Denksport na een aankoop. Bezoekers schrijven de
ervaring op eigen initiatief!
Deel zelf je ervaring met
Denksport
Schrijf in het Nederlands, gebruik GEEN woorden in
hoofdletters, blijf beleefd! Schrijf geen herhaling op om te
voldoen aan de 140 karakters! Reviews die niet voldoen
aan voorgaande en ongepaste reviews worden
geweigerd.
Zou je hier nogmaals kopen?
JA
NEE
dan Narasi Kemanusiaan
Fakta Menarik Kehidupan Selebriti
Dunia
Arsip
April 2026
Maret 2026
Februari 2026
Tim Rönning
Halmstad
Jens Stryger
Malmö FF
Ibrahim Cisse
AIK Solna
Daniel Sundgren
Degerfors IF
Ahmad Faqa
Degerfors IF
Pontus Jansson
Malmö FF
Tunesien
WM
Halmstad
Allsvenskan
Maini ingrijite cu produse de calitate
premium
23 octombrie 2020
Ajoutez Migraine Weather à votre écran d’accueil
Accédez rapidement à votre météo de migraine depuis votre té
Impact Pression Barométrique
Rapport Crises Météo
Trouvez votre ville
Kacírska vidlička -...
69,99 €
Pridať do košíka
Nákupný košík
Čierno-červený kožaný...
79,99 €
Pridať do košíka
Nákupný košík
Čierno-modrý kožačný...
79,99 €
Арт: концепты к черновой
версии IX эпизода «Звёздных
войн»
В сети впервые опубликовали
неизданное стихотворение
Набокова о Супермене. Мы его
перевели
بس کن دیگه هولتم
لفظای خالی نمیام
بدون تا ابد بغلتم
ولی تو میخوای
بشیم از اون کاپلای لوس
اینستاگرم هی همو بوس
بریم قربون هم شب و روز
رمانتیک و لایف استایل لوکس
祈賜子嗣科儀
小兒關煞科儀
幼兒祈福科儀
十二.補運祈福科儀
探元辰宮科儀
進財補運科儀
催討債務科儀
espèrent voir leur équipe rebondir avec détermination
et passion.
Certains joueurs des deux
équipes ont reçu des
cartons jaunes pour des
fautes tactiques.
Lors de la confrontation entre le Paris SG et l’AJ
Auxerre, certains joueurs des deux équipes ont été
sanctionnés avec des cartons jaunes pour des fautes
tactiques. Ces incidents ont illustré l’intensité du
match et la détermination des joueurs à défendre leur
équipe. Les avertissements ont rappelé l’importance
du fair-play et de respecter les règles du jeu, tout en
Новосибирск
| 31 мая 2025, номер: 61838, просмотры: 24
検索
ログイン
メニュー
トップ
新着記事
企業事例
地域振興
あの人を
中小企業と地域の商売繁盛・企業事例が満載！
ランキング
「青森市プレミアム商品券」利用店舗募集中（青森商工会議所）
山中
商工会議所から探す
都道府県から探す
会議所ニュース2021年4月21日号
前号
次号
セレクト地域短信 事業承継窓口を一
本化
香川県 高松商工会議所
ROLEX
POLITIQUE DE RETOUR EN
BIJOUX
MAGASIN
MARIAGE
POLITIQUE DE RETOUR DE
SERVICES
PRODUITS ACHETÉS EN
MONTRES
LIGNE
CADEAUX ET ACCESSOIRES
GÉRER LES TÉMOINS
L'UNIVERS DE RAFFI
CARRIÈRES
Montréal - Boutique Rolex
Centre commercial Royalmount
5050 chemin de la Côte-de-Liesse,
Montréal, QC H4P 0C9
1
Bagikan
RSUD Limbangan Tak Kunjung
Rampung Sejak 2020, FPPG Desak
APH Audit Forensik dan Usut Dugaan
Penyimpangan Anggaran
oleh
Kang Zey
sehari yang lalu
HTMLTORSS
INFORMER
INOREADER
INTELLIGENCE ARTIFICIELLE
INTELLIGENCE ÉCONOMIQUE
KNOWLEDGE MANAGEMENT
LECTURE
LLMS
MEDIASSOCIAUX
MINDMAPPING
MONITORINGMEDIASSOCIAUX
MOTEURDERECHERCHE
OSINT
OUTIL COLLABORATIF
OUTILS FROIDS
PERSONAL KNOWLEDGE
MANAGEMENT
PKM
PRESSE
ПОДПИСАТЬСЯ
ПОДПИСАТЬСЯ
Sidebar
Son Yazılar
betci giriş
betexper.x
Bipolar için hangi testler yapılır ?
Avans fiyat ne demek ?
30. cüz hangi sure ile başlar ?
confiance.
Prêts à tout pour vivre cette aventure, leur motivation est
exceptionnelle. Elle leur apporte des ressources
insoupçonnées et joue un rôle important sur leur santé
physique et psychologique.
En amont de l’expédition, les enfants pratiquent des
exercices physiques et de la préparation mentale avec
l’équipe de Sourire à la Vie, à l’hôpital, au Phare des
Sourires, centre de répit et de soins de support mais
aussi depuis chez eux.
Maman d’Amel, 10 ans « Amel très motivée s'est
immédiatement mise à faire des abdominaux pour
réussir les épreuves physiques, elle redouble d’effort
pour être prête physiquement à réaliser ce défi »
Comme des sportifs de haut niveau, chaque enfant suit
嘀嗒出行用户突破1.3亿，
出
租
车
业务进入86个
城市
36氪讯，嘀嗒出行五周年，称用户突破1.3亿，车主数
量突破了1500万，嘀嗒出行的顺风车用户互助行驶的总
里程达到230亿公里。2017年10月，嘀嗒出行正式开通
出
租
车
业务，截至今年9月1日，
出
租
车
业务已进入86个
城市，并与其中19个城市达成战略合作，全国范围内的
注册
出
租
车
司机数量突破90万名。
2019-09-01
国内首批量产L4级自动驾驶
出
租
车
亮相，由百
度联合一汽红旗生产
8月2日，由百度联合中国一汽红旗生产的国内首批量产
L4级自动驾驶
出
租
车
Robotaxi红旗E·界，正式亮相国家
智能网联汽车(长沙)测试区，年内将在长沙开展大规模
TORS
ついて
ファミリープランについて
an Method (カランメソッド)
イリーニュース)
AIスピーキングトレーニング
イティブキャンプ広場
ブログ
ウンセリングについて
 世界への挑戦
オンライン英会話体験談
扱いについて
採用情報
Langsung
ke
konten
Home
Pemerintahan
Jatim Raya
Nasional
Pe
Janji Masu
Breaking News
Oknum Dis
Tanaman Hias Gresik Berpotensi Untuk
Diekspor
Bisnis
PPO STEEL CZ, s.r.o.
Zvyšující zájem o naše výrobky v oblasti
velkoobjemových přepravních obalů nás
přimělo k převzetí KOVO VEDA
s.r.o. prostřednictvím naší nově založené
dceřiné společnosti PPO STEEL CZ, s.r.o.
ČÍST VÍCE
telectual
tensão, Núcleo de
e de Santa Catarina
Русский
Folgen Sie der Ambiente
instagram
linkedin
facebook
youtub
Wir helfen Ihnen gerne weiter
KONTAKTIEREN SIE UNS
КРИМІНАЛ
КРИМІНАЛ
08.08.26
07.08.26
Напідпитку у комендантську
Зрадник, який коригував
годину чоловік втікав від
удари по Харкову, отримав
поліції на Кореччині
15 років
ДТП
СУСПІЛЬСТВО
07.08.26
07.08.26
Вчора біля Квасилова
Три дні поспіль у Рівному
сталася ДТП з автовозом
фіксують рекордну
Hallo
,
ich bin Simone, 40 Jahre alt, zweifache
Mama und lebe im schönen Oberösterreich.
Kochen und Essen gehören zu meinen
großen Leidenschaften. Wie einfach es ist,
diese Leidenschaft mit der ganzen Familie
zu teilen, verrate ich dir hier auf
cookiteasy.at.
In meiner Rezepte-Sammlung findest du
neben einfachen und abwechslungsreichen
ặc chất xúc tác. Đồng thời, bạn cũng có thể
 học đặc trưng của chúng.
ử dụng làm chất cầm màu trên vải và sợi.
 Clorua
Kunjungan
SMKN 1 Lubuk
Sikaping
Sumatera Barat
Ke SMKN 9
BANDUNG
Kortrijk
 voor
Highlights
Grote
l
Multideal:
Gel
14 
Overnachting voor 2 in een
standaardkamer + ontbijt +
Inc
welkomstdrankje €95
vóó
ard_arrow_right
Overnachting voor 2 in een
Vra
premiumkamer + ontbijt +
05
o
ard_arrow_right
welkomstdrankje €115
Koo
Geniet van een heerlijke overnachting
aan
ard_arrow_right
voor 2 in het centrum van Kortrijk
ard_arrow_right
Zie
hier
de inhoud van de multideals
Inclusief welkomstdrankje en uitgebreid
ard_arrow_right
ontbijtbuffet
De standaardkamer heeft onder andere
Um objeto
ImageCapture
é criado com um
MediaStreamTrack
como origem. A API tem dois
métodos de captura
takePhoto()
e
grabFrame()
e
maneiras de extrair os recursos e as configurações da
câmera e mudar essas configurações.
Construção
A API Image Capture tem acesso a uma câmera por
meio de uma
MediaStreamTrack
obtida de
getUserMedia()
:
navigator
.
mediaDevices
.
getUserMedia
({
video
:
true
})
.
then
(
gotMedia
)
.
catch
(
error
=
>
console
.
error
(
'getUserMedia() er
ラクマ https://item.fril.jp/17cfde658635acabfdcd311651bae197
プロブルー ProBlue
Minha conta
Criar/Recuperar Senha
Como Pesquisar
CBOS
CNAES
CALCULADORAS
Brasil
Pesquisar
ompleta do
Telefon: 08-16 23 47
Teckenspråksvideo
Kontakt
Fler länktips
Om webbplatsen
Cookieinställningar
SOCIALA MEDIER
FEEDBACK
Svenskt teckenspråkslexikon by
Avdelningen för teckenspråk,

* * *

**What you are asked to do**
Search the entries for the word "avec". Copy every line where it occurs.

**Answer for the task**
espèrent voir leur équipe rebondir avec détermination
sanctionnés avec des cartons jaunes pour des fautes
exercices physiques et de la préparation mentale avec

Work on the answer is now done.